Bleeding disorders are either acquired or congenital . The most common congenital bleeding disorders are von Willebrand's disease and hemophilia in dogs and hemophilia in cats.
Clinically, there is a difference in the manifestation of coagulopathy and platelet defects. Coagulopathy tends to have delayed hemorrhage after initial injury and persistent bleeding into deep layers of muscles and joints, whereas with platelet defects bleeding usually occurs immediately after injury and frequently involves blood oozing and seeping into the mucous membrane and skin.
Physical examination may reveal prolonged bleeding of the skin or mucosal surfaces. The history may also indicate excessive bleeding following intravenous catheterization, hematoma after trauma, abnormal bleeding or recurrent spontaneous bleeding during and/or after surgery.
Confirm an abnormal tendency to bleed by conducting laboratory tests.
Abnormal platelet function and numbers can be detected using buccal mucosal bleeding and platelet counts :
a.
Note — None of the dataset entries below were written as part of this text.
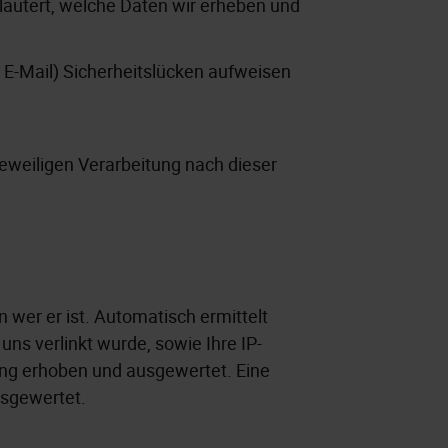
rläutert, welche Daten wir erheben und
r E-Mail) Sicherheitslücken aufweisen
jeweiligen Verarbeitung nach dieser
 wer er ist. Automatisch ermittelt
uns verlinkt wurde, sowie Ihre IP-
ng erhoben und ausgewertet. Eine
usgewertet.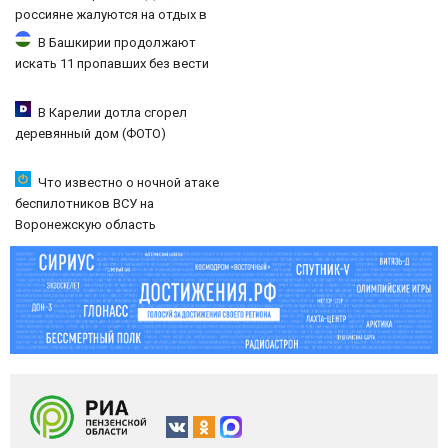
россияне жалуются на отдых в
Турции
В Башкирии продолжают
искать 11 пропавших без вести
В Карелии дотла сгорел
деревянный дом (ФОТО)
Что известно о ночной атаке
беспилотников ВСУ на
Воронежскую область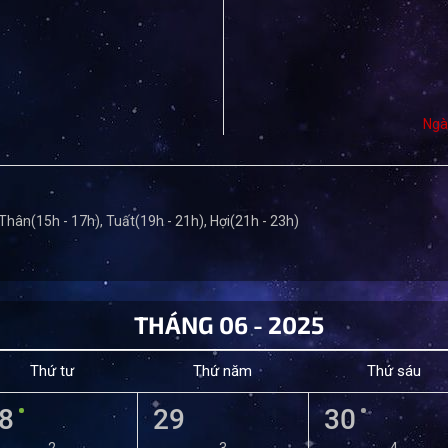
Ngà
 Thân(15h - 17h), Tuất(19h - 21h), Hợi(21h - 23h)
THÁNG 06 - 2025
Thứ tư
Thứ năm
Thứ sáu
8
29
30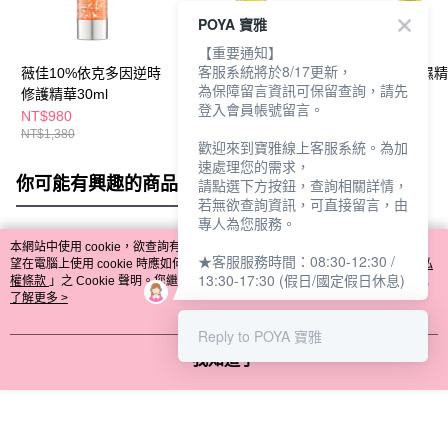
POYA 寶雅
【重要通知】
客服系統將於8/17更新，
薇佳10%依克多因逆時
薇佳10%依克多因B3
Dr.HUANG保濕
為保障留言資訊可保留查詢，請先
修護精華30ml
亮白精華30ml
30ml
登入會員帳號留言。
NT$980
NT$980
NT$540
NT$1,380
NT$1,380
NT$690
歡迎來到寶雅線上客服系統。為加
速處理您的需求，
你可能有興趣的商品
全站排行
請點選下方按鈕，查詢相關詳情，
若無欲查詢資訊，可直接留言，由
專人為您服務。
本網站中使用 cookie，欲查詢有關本網站使用 cookie 方式之詳情，及若您不希
★客服服務時間：08:30-12:30 /
熱門標籤
望在電腦上使用 cookie 時應如何變更電腦的 cookie 設定，請參閱本網站「
隱私
13:30-17:30 (假日/國定假日休息)
權條款
」之 Cookie 聲明。您繼續使用本網站即表示您同意本公司得按本網站使
用條款之 Cookie 聲明使用 cookie。
了解更多 >
Reply to POYA 寶雅
我知道了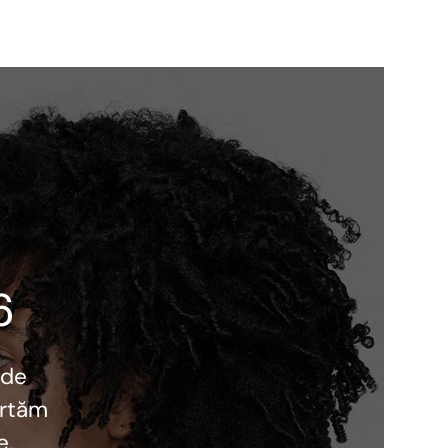
6
 de
ortăm
e,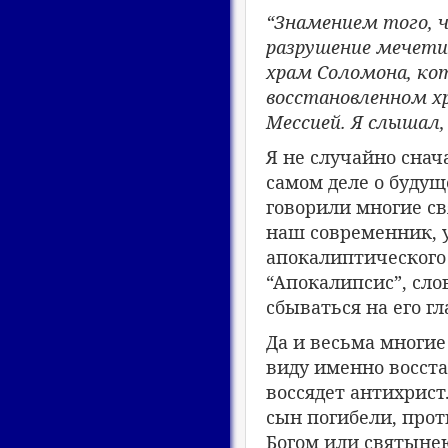
“Знамением того, 
разрушение мечет
храм Соломона, кот
восстановленном х
Мессией. Я слышал,
Я не случайно снач
самом деле о будущ
говорили многие св
наш современник, у
апокалиптического 
“Апокалипсис”, сло
сбываться на его г
Да и весьма многие
виду именно восста
воссядет антихрист.
сын погибели, про
Богом или святынею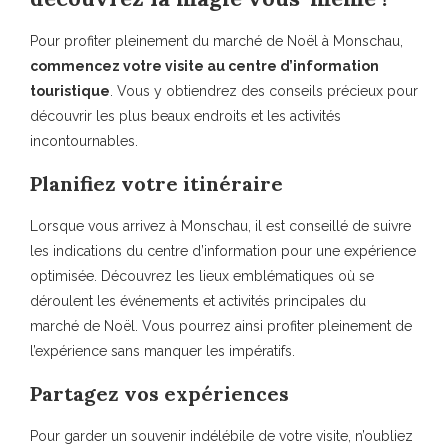
Pour profiter pleinement du marché de Noël à Monschau,
commencez votre visite au centre d’information
touristique
. Vous y obtiendrez des conseils précieux pour
découvrir les plus beaux endroits et les activités
incontournables.
Planifiez votre itinéraire
Lorsque vous arrivez à Monschau, il est conseillé de suivre
les indications du centre d’information pour une expérience
optimisée. Découvrez les lieux emblématiques où se
déroulent les événements et activités principales du
marché de Noël. Vous pourrez ainsi profiter pleinement de
l’expérience sans manquer les impératifs.
Partagez vos expériences
Pour garder un souvenir indélébile de votre visite, n’oubliez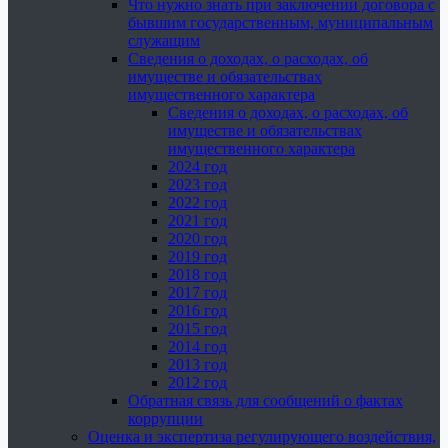
Что нужно знать при заключении договора с
бывшим государственным, муниципальным
служащим
Сведения о доходах, о расходах, об
имуществе и обязательствах
имущественного характера
Сведения о доходах, о расходах, об
имуществе и обязательствах
имущественного характера
2024 год
2023 год
2022 год
2021 год
2020 год
2019 год
2018 год
2017 год
2016 год
2015 год
2014 год
2013 год
2012 год
Обратная связь для сообщений о фактах
коррупции
Оценка и экспертиза регулирующего воздействия,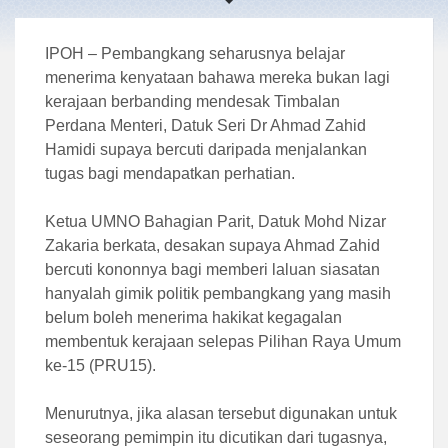
IPOH – Pembangkang seharusnya belajar
menerima kenyataan bahawa mereka bukan lagi
kerajaan berbanding mendesak Timbalan
Perdana Menteri, Datuk Seri Dr Ahmad Zahid
Hamidi supaya bercuti daripada menjalankan
tugas bagi mendapatkan perhatian.
Ketua UMNO Bahagian Parit, Datuk Mohd Nizar
Zakaria berkata, desakan supaya Ahmad Zahid
bercuti kononnya bagi memberi laluan siasatan
hanyalah gimik politik pembangkang yang masih
belum boleh menerima hakikat kegagalan
membentuk kerajaan selepas Pilihan Raya Umum
ke-15 (PRU15).
Menurutnya, jika alasan tersebut digunakan untuk
seseorang pemimpin itu dicutikan dari tugasnya,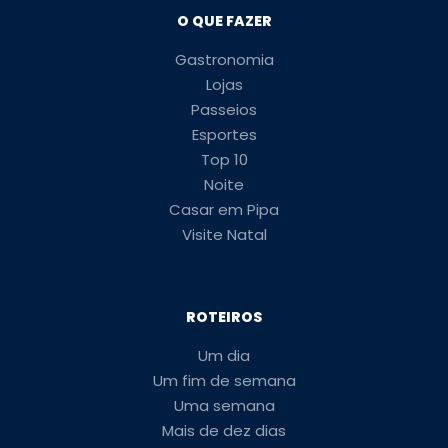
O QUE FAZER
Gastronomia
Lojas
Passeios
Esportes
Top 10
Noite
Casar em Pipa
Visite Natal
ROTEIROS
Um dia
Um fim de semana
Uma semana
Mais de dez dias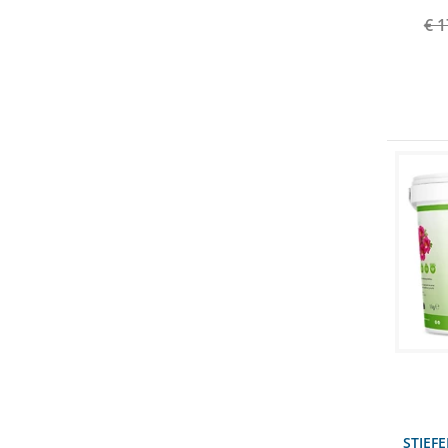
€ 1
STIEFE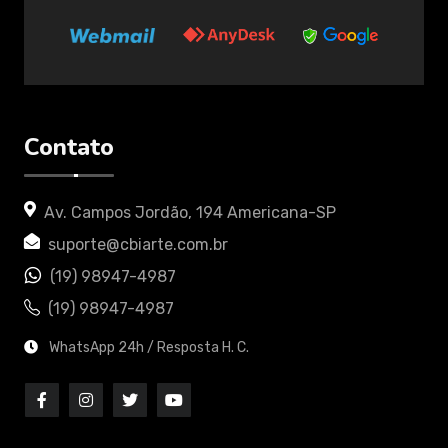
Contato
Av. Campos Jordão, 194 Americana-SP
suporte@cbiarte.com.br
(19) 98947-4987
(19) 98947-4987
WhatsApp 24h / Resposta H. C.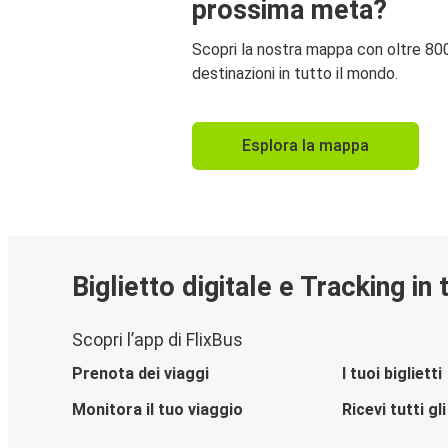
prossima meta?
Scopri la nostra mappa con oltre 80
destinazioni in tutto il mondo.
Esplora la mappa
Biglietto digitale e Tracking in
Scopri l’app di FlixBus
Prenota dei viaggi
I tuoi biglietti
Monitora il tuo viaggio
Ricevi tutti g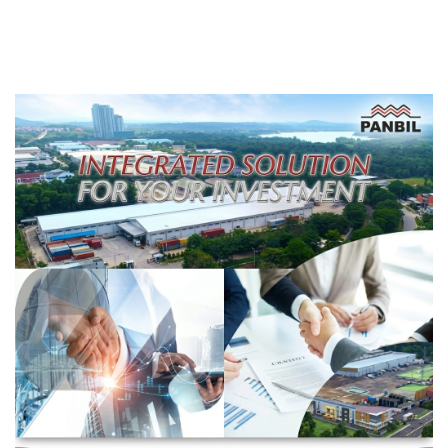
Berbasis Data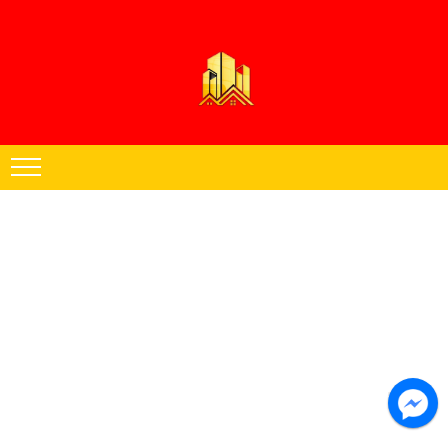
Thạch cao Hoàng Đăng chuyên thi công trần thạch cao khu vực miền
Nam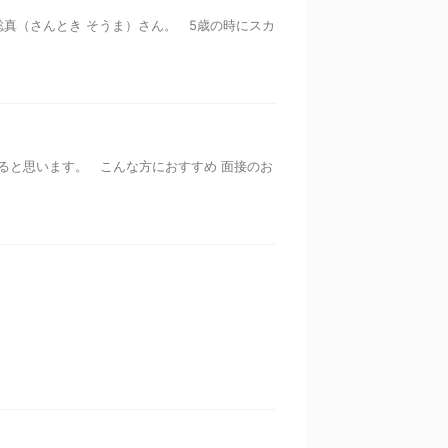
聡真（さんとき そうま）さん。 5歳の時にスカ
ると思います。 こんな方におすすめ 面接のお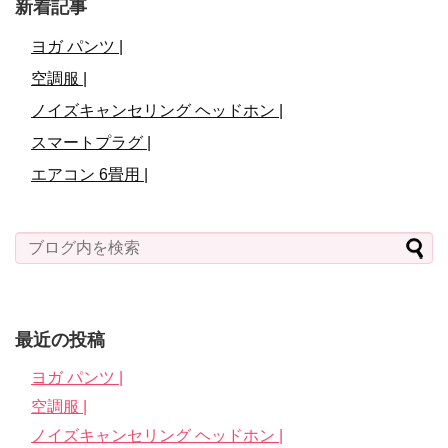
新着記事
ヨガ パンツ |
空調服 |
ノイズキャンセリング ヘッドホン |
スマートプラグ |
エアコン 6畳用 |
最近の投稿
ヨガ パンツ |
空調服 |
ノイズキャンセリング ヘッドホン |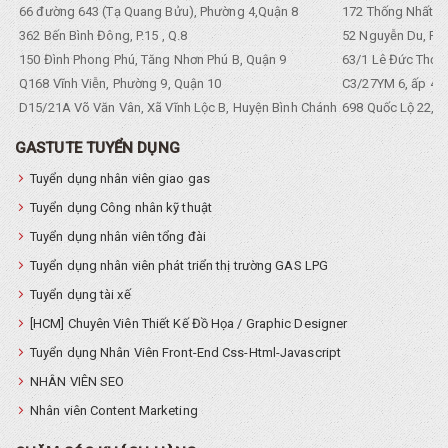
66 đường 643 (Tạ Quang Bửu), Phường 4,Quận 8
172 Thống Nhất. P
362 Bến Bình Đông, P.15 , Q.8
52 Nguyễn Du, Ph
150 Đình Phong Phú, Tăng Nhơn Phú B, Quận 9
63/1 Lê Đức Thọ, 
Q168 Vĩnh Viễn, Phường 9, Quận 10
C3/27YM 6, ấp 4, 
D15/21A Võ Văn Vân, Xã Vĩnh Lộc B, Huyện Bình Chánh
698 Quốc Lộ 22, Tổ
GASTUTE TUYỂN DỤNG
Tuyển dụng nhân viên giao gas
Tuyển dụng Công nhân kỹ thuật
Tuyển dụng nhân viên tổng đài
Tuyển dụng nhân viên phát triển thị trường GAS LPG
Tuyển dụng tài xế
[HCM] Chuyên Viên Thiết Kế Đồ Họa / Graphic Designer
Tuyển dụng Nhân Viên Front-End Css-Html-Javascript
NHÂN VIÊN SEO
Nhân viên Content Marketing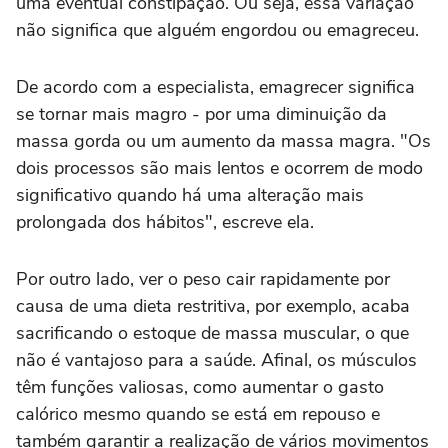
uma eventual constipação. Ou seja, essa variação
não significa que alguém engordou ou emagreceu.
De acordo com a especialista, emagrecer significa
se tornar mais magro - por uma diminuição da
massa gorda ou um aumento da massa magra. "Os
dois processos são mais lentos e ocorrem de modo
significativo quando há uma alteração mais
prolongada dos hábitos", escreve ela.
Por outro lado, ver o peso cair rapidamente por
causa de uma dieta restritiva, por exemplo, acaba
sacrificando o estoque de massa muscular, o que
não é vantajoso para a saúde. Afinal, os músculos
têm funções valiosas, como aumentar o gasto
calórico mesmo quando se está em repouso e
também garantir a realização de vários movimentos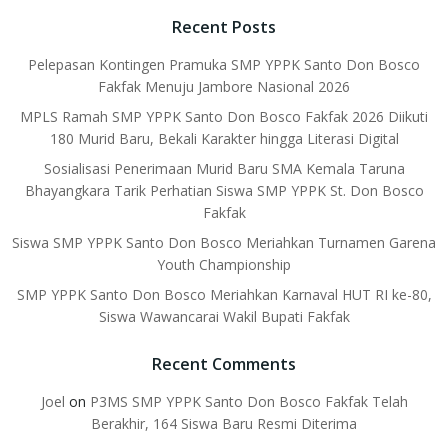
Recent Posts
Pelepasan Kontingen Pramuka SMP YPPK Santo Don Bosco
Fakfak Menuju Jambore Nasional 2026
MPLS Ramah SMP YPPK Santo Don Bosco Fakfak 2026 Diikuti
180 Murid Baru, Bekali Karakter hingga Literasi Digital
Sosialisasi Penerimaan Murid Baru SMA Kemala Taruna
Bhayangkara Tarik Perhatian Siswa SMP YPPK St. Don Bosco
Fakfak
Siswa SMP YPPK Santo Don Bosco Meriahkan Turnamen Garena
Youth Championship
SMP YPPK Santo Don Bosco Meriahkan Karnaval HUT RI ke-80,
Siswa Wawancarai Wakil Bupati Fakfak
Recent Comments
Joel
on
P3MS SMP YPPK Santo Don Bosco Fakfak Telah
Berakhir, 164 Siswa Baru Resmi Diterima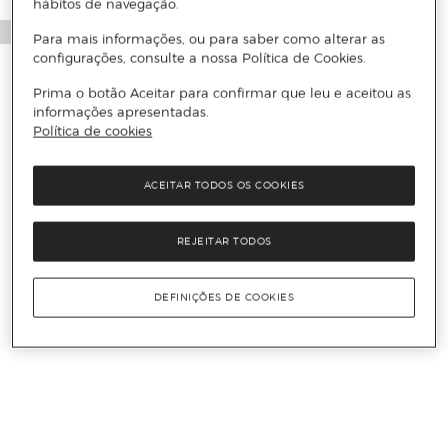
hábitos de navegação.
Para mais informações, ou para saber como alterar as
configurações, consulte a nossa Política de Cookies.
Prima o botão Aceitar para confirmar que leu e aceitou as
informações apresentadas.
Política de cookies
ACEITAR TODOS OS COOKIES
REJEITAR TODOS
DEFINIÇÕES DE COOKIES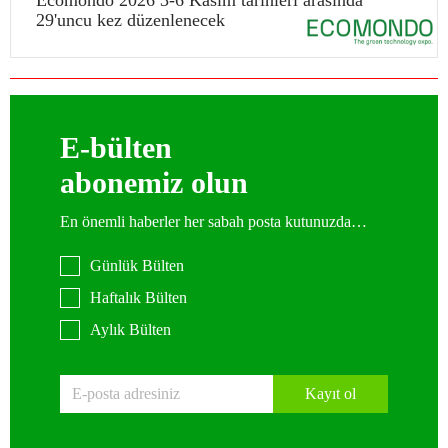
Ecomondo 2026 3-6 Kasım tarihleri arasında
29'uncu kez düzenlenecek
E-bülten
abonemiz olun
En önemli haberler her sabah posta kutunuzda…
Günlük Bülten
Haftalık Bülten
Aylık Bülten
Kayıt ol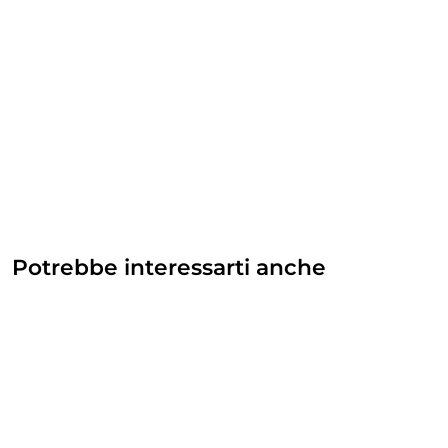
Potrebbe interessarti anche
Normal buccal mucosal bleeding time in dogs and cats is between 2-4 minutes.
b. Normal toe nail bleeding time in dogs and cats is between 2-6 minutes.
c. A normal platelet count in dogs and cats is between 150,000 to 700,000/mm3. Values below 100,000/mm3 are likely to result in prolonged bleeding times.
d. In cats, platelet clumping is a commonly occurring problem regardless of how well the samples are collected. Platelet clumping in cats prevents accurate counts of the platelets and is likely to cause erroneous report by either machine or manually. In dogs, platelet clumping is less of a problem than that observed in cats.
Extrinsic pathway and common pathway defects can be tested by measuring prothrombin time (PT) . Most extrinsic pathway defects are acquired and frequently involve factor VII . This usually results from vitamin K interference or deficiency. Rodenticide toxicity in dogs and cats can also cause significant prolonged PT. Normal PT is between 5 to 7 seconds. A PT longer than 1.5 times normal range together with clinical history of abnormal systemic bleeding rodenticide should be suspected.
Intrinsic and common pathway defects can be tested by measuring APTT (activated partial thromboplastin time ) and ACT (activated clotting time ). However, ACT does not distinguish between platelet deficiency/dysfunction and defect in the appropriate coagulation factors. It may be desirable to measure the concentration of the individual coagulation factors to determine the exact cause and thus determine the most appropriate blood product.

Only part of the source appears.